# Data for this exercise
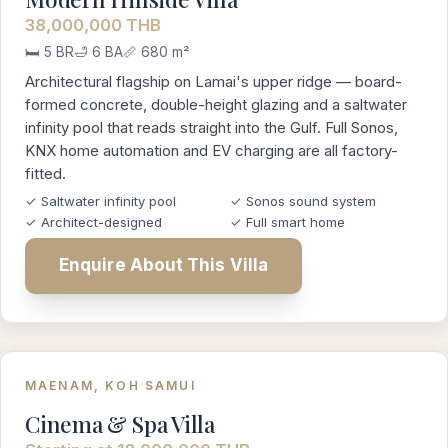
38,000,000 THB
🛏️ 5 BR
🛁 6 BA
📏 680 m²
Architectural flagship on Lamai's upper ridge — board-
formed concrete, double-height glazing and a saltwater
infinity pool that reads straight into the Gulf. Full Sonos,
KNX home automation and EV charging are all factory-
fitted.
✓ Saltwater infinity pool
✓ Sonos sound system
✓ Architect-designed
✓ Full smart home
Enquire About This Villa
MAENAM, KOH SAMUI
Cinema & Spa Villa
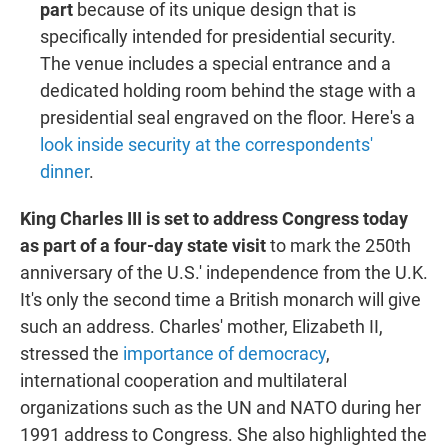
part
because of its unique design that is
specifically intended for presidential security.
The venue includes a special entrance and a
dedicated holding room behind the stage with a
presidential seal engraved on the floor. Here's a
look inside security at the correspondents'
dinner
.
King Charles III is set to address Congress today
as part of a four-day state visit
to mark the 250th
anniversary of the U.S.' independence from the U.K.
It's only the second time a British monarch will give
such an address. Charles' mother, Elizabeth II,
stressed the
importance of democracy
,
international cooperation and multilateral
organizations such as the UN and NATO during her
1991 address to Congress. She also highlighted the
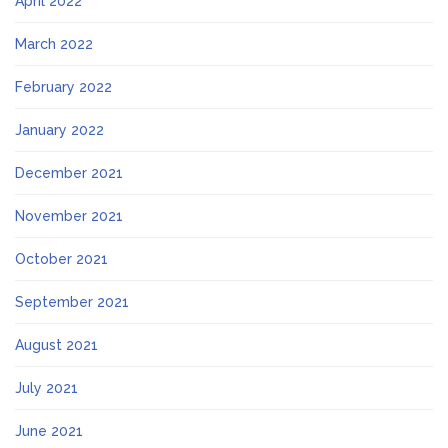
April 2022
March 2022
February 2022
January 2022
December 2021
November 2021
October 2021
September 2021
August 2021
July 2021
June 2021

==

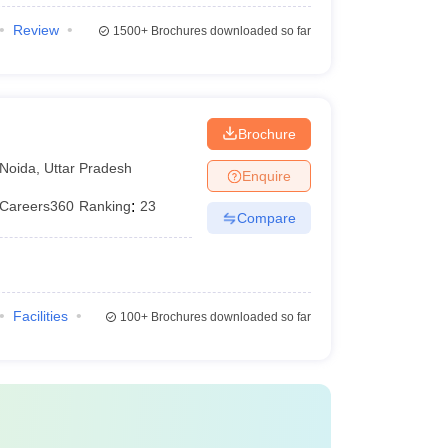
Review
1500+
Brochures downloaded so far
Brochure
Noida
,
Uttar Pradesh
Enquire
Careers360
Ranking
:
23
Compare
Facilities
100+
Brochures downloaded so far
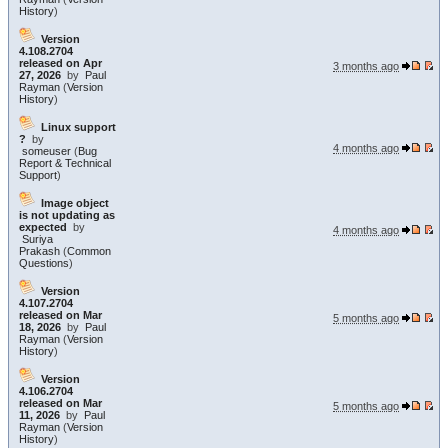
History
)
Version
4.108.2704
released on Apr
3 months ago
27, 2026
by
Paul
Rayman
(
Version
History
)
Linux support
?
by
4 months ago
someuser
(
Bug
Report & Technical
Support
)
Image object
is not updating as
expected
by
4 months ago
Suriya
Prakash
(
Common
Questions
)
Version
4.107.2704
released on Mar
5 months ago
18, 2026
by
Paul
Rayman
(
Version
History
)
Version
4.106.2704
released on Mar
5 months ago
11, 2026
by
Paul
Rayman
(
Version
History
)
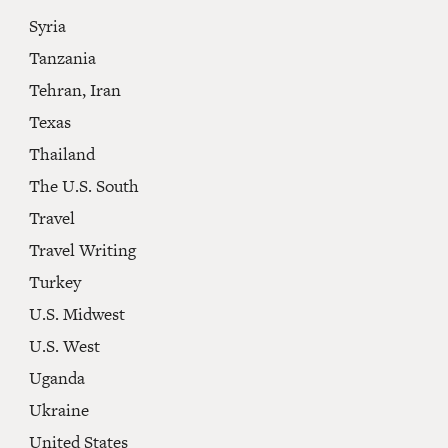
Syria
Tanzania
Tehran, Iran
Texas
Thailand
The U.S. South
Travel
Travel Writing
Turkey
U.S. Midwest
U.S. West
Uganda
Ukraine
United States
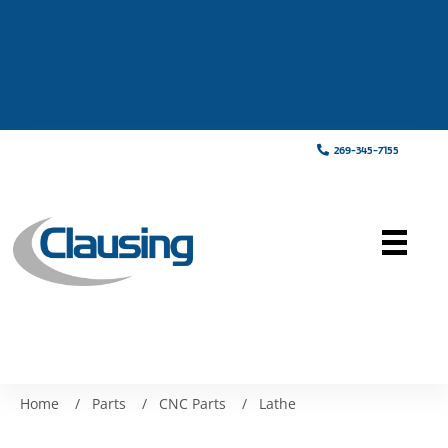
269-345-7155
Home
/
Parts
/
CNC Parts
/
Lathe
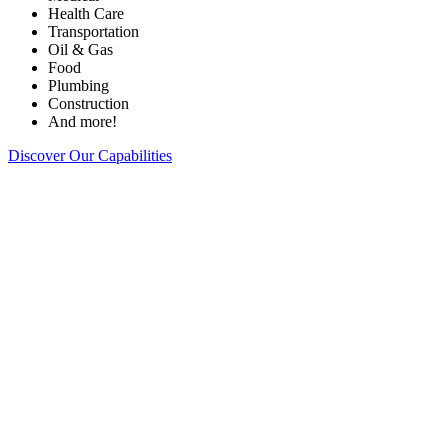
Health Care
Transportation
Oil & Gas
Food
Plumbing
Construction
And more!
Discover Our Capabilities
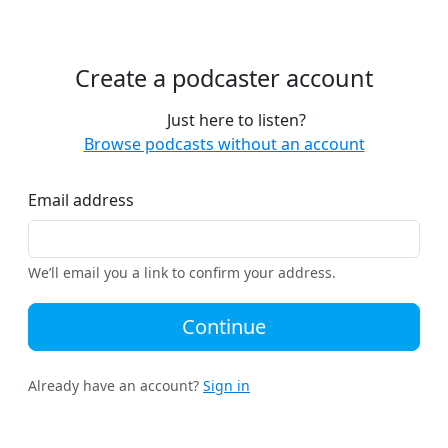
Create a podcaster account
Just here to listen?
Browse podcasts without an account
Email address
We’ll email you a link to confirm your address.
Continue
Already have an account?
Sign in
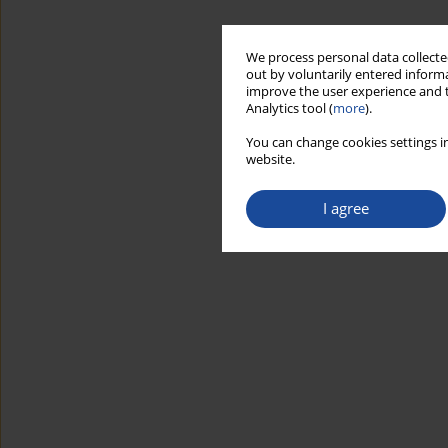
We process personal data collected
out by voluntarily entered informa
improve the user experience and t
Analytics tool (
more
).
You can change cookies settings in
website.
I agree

# What to do
Copy out each line from the preceding entries that mentions the word "such".

# Solution below
such an address. Charles' mother, Elizabeth II,
organizations such as the UN and NATO during her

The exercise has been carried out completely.